Over the past few years software makers and independent developers have begun to offer a wide variety of business applications for free (e.g., Google Apps and Adobe Photoshop Express). For budget-conscious businesses these may be appealing options, but there are a few important factors to keep in mind when selecting free software.
Support is a major issue, of course, and so is usability. Many of the free software options have limited functions or are only available online, making offline work impossible. There are some great applications that you can get for free, such as antivirus software and instant messaging programs, but there’s also software that’s worth paying for.
Here are a few things to consider when deciding whether you should go free or pay the fee.
Is the Software Mission Critical?
If an application is critical to the day-to-day running of your business it may be best to spring for the cost of licensing the software. Take Photoshop, for instance. If you run a small design firm where you are working with the program every day to fill client orders, it’s probably worth paying for the desktop version with full functionality and support services. Photoshop Express may be great for occasional users and students but may not be the best option for heavy users.

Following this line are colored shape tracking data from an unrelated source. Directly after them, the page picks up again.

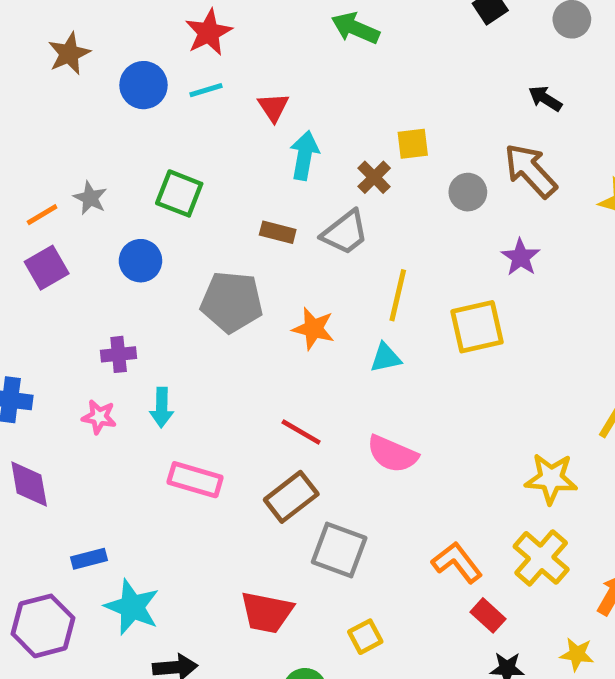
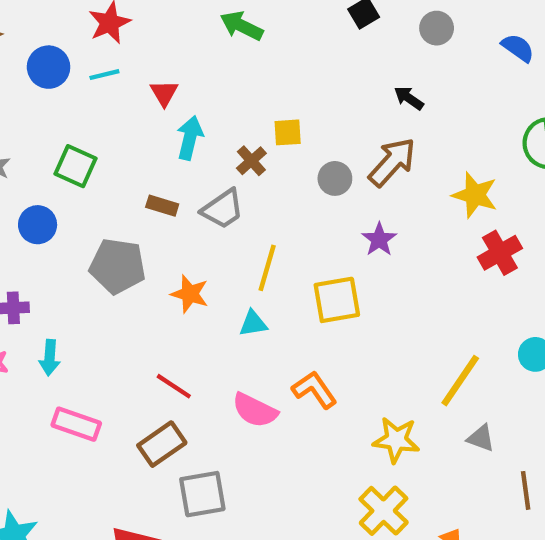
brown arrow: (530, 171) -> (392, 162), turned 82
gray square: (339, 550) -> (202, 494), turned -33
orange L-shape: (457, 562) -> (314, 390), moved

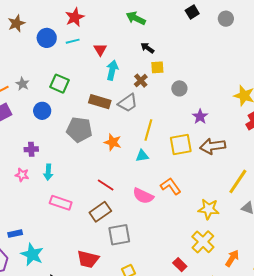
black arrow: (409, 98) -> (147, 48), moved
brown arrow: (392, 162) -> (213, 146), moved, turned -140
brown rectangle: (162, 206) -> (100, 102), size x1.5

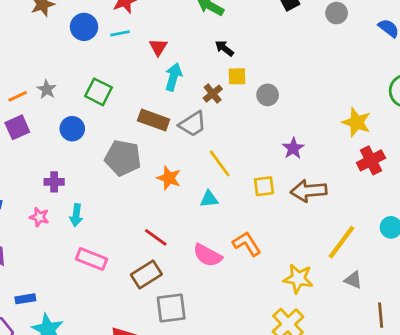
gray circle: (179, 88) -> (268, 95), moved
yellow line: (148, 130) -> (220, 163), turned -55
yellow square: (181, 145) -> (264, 186), size x0.7

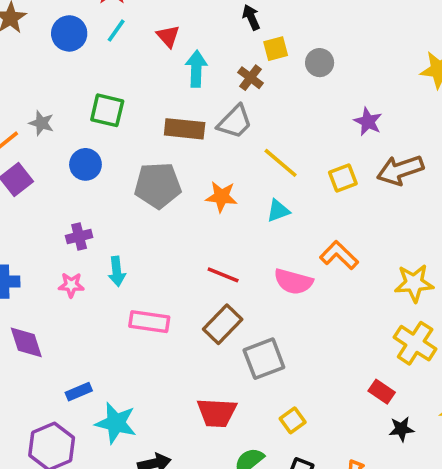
cyan line: (120, 33) -> (116, 31), turned -30
black arrow: (224, 48) -> (251, 17), turned 42

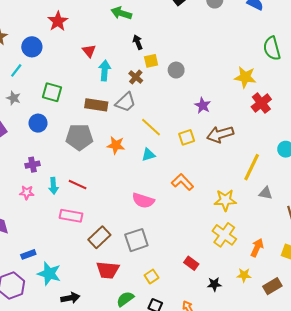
cyan line: (116, 31) -> (16, 70), moved
red line: (223, 275) -> (78, 185), moved
pink semicircle: (293, 282) -> (143, 200), moved
brown rectangle: (223, 324) -> (99, 237), moved
red rectangle: (382, 392) -> (191, 263), moved

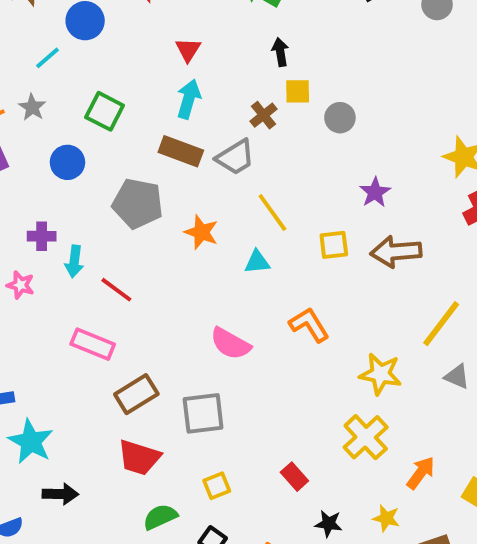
cyan arrow: (105, 70) -> (189, 99), moved
cyan arrow: (53, 186) -> (74, 261), moved

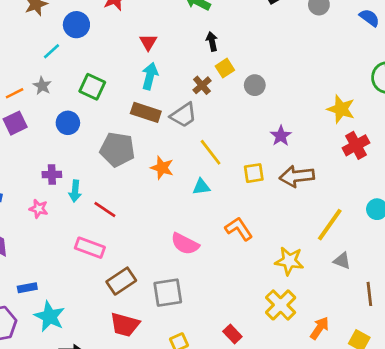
yellow square: (298, 91) -> (225, 68), turned -30

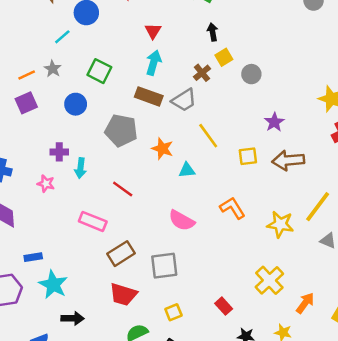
cyan triangle: (201, 187) -> (187, 170), moved
red line: (105, 210) -> (123, 189), moved
yellow star: (289, 261) -> (280, 224), moved

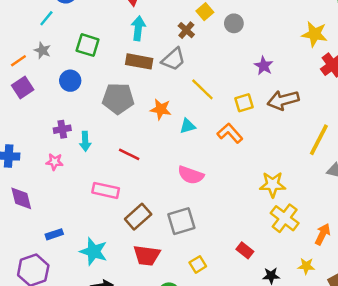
orange L-shape: (232, 208) -> (230, 133), moved
yellow star: (280, 224) -> (273, 185), moved
cyan star: (53, 285) -> (94, 251), moved

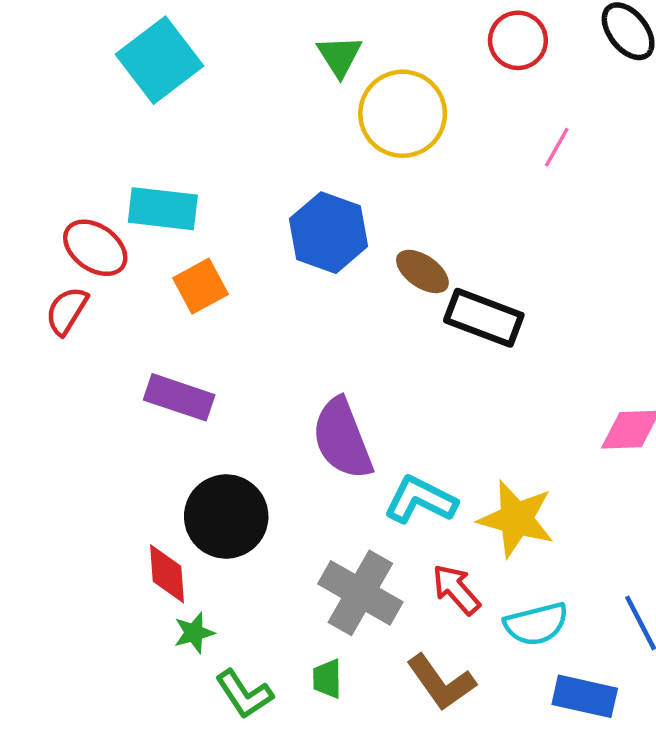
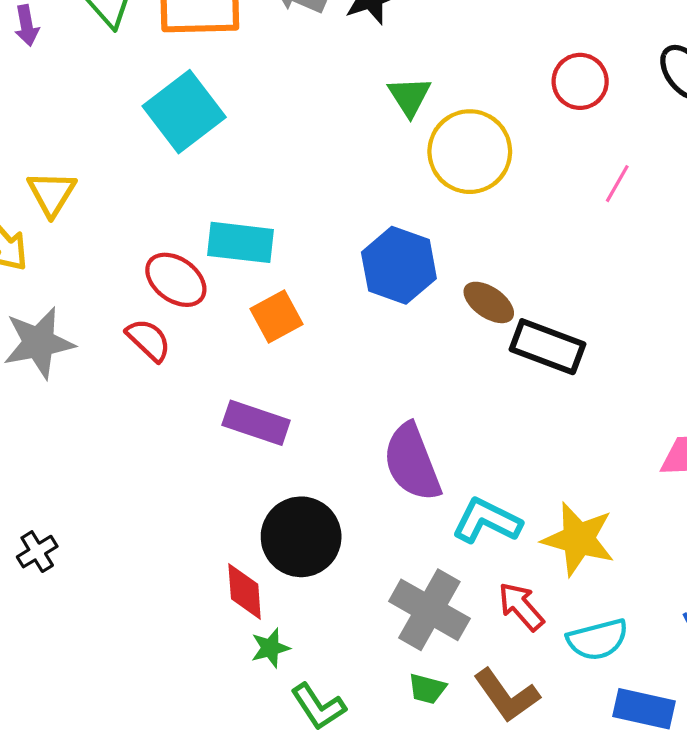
cyan square: (160, 60) -> (184, 112), moved
red semicircle: (67, 311) -> (149, 340), turned 102
green trapezoid: (327, 679) -> (427, 689), moved, turned -75

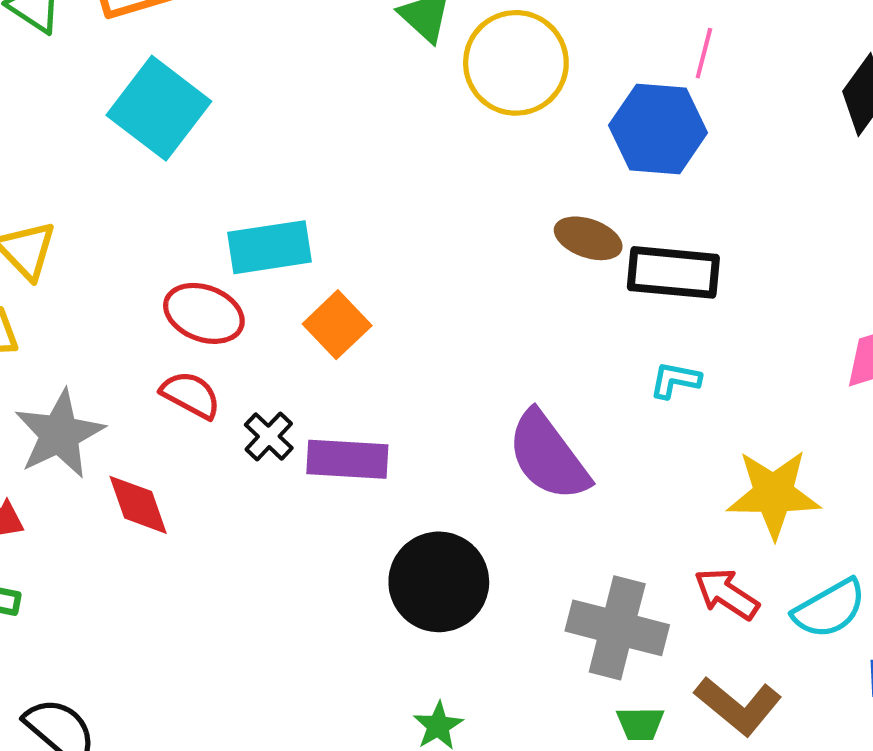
blue hexagon: (399, 265) -> (658, 129), moved
cyan L-shape: (487, 521) -> (675, 380), moved, size x0.6
black cross: (37, 552) -> (269, 436), moved
red diamond: (245, 592) -> (138, 505), moved

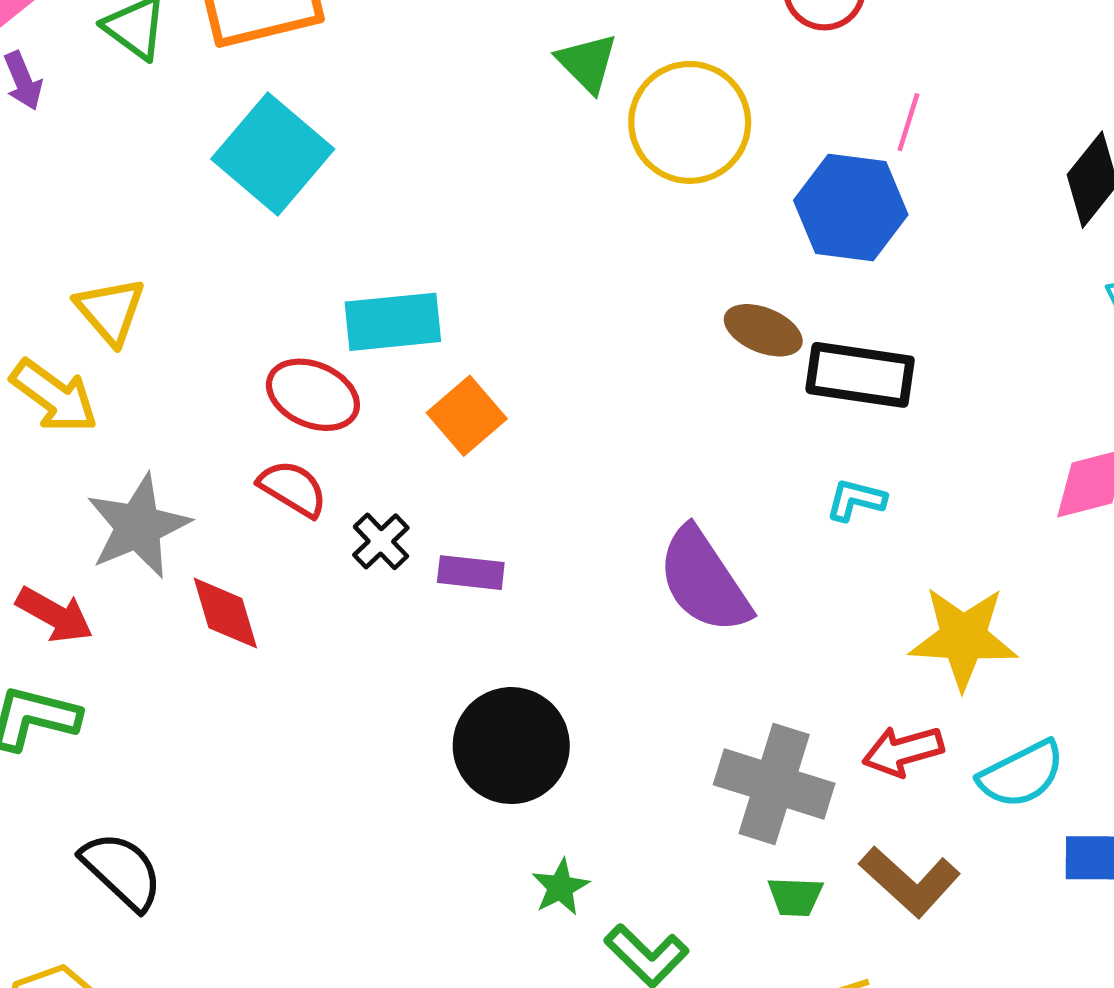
purple rectangle: (347, 459) -> (471, 573), size x0.7
black circle: (439, 582) -> (511, 746), moved
red arrow: (727, 594) -> (903, 751), turned -52

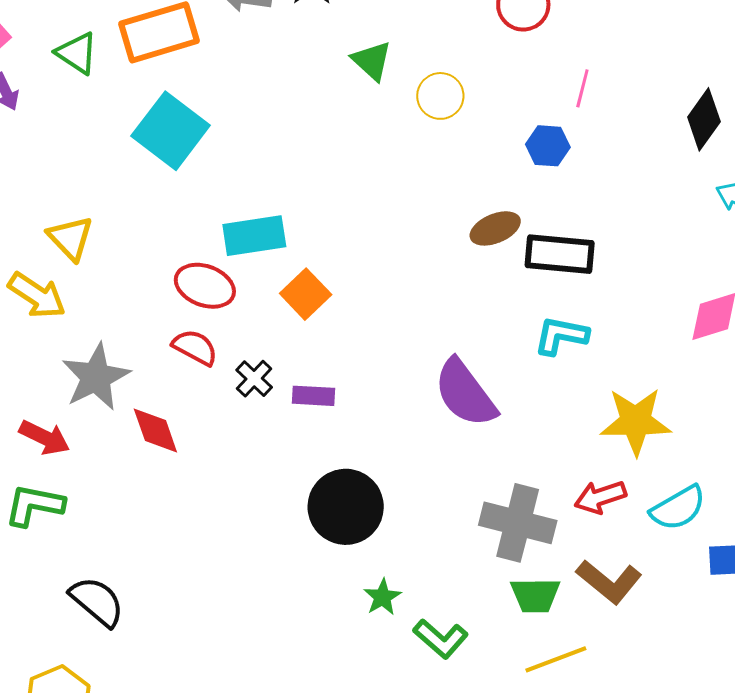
yellow circle: (690, 122) -> (440, 96), size x0.6
blue hexagon: (851, 208) -> (548, 146), size x0.6
brown ellipse: (763, 330) -> (495, 228), turned -42
cyan L-shape: (856, 500) -> (561, 336), size x1.4
green trapezoid: (795, 897) -> (535, 595), size x1.4

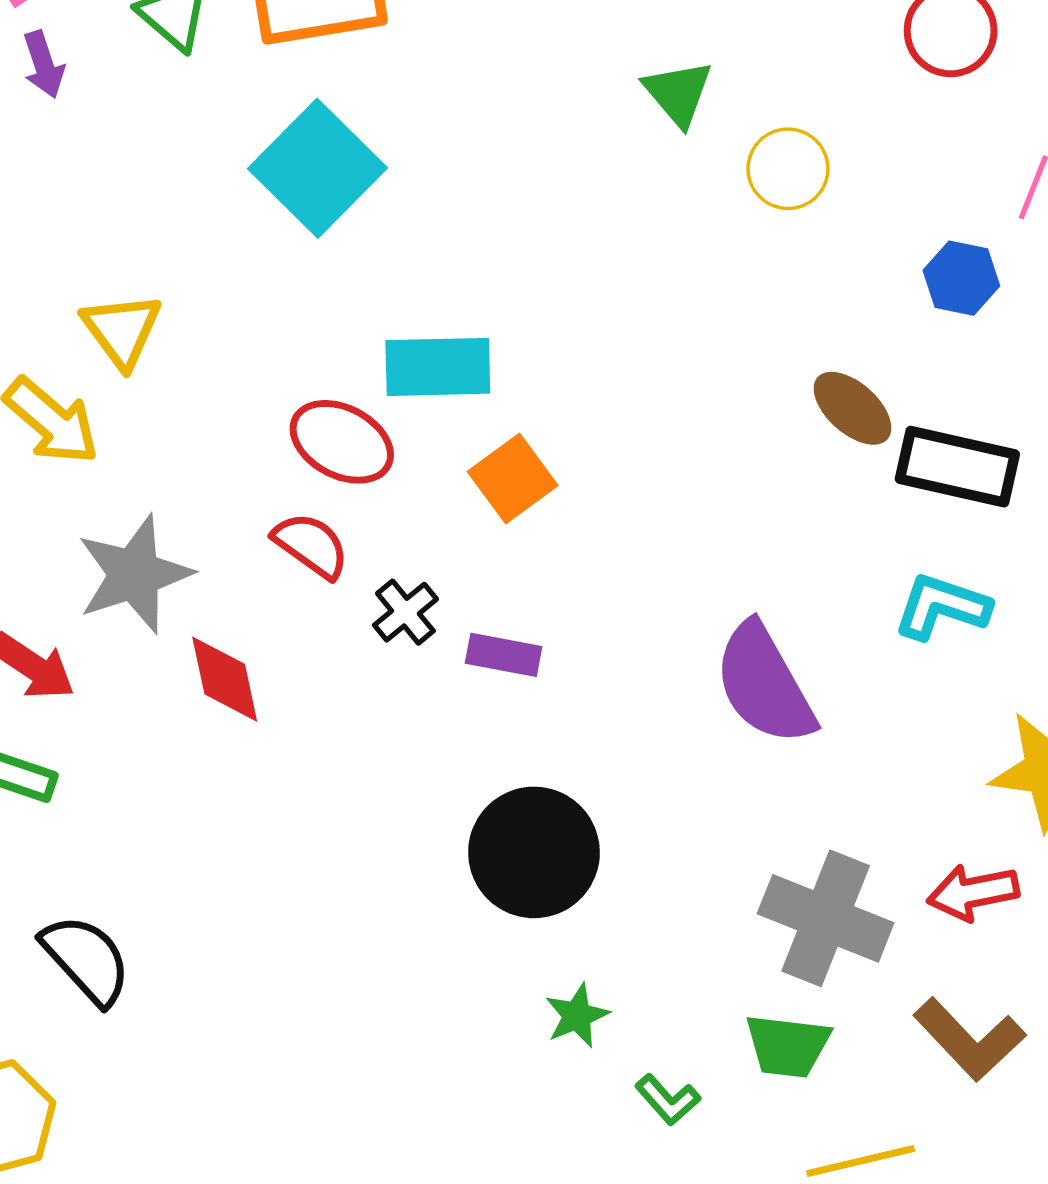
brown ellipse: (495, 228) -> (853, 408), turned 57
green trapezoid: (535, 595) -> (788, 1046), moved
green L-shape: (441, 639) -> (668, 1100), size x0.7

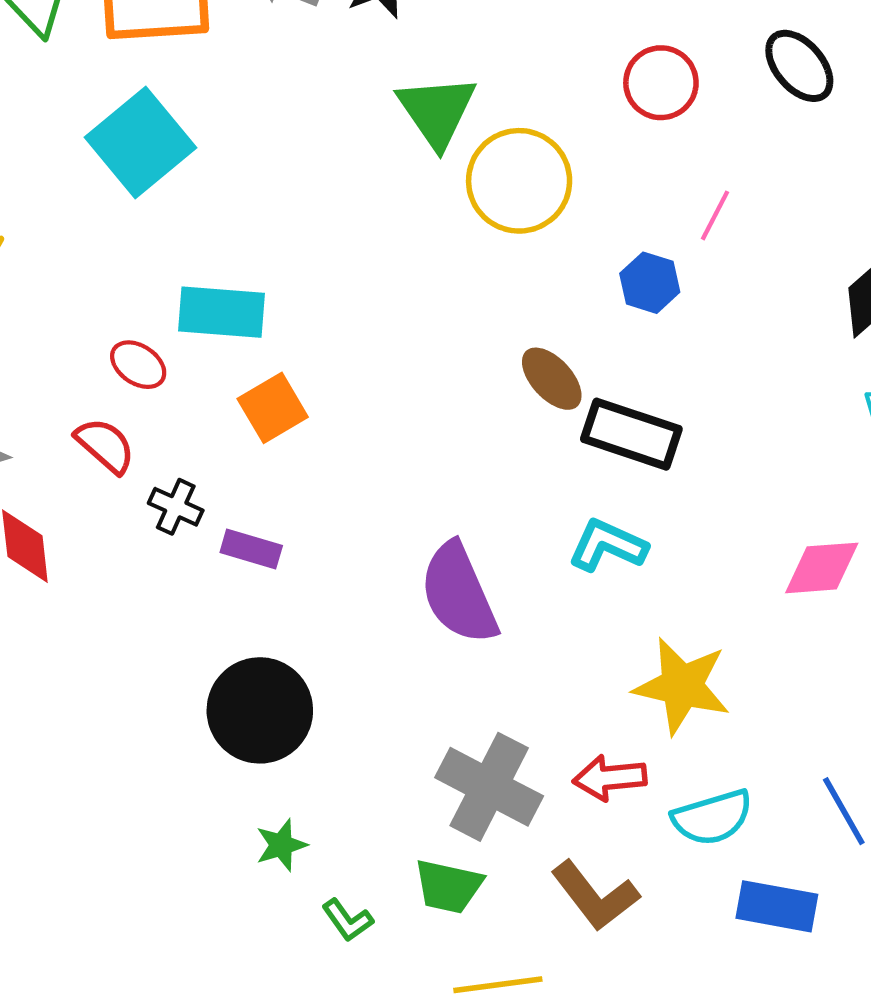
green triangle: (678, 93) -> (437, 111), size x1.4
yellow circle: (788, 169) -> (519, 181), size x1.6
red ellipse: (342, 442) -> (138, 365), size x0.7
black cross: (405, 612) -> (176, 507), turned -32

Is the Software Client-Facing?
It might sound like a good idea to cut costs on an application such as PDF creation software; and there are a lot of free online tools that allow you to save files in the PDF format. But many of these services place advertising within the PDF file. Sending documents to clients with ads from another company may not leave the best impression. Consider whether your free software is client-facing and whether it contains ads or other elements that may negatively impact your company image.
How Much Support Do You Need?
Free desktop and server software sounds like a great idea; just think of all the money you’ll save. However, if you are not tech savvy, you may run into a few problems getting the freeware set up on your machine. Even if you have no trouble installing it, what do you do if you need help loading different applications? When considering free software you should also keep in mind what kind of support you think you’ll need. Paying for software with free support may be cheaper in the long run than getting free software and then paying someone to help you use it.
Are There Limits to How You Can Use It?
Finally, free software is often a stripped down version of licensed software. It’s important to look closely at the capabilities of the free options to see if they fit with your needs. Consider how often you’ll use the application and what kind of functionality you need before going with a free option. You may get lucky and find everything you need in a free application, but you may also find that when it comes to software, the best things aren’t free.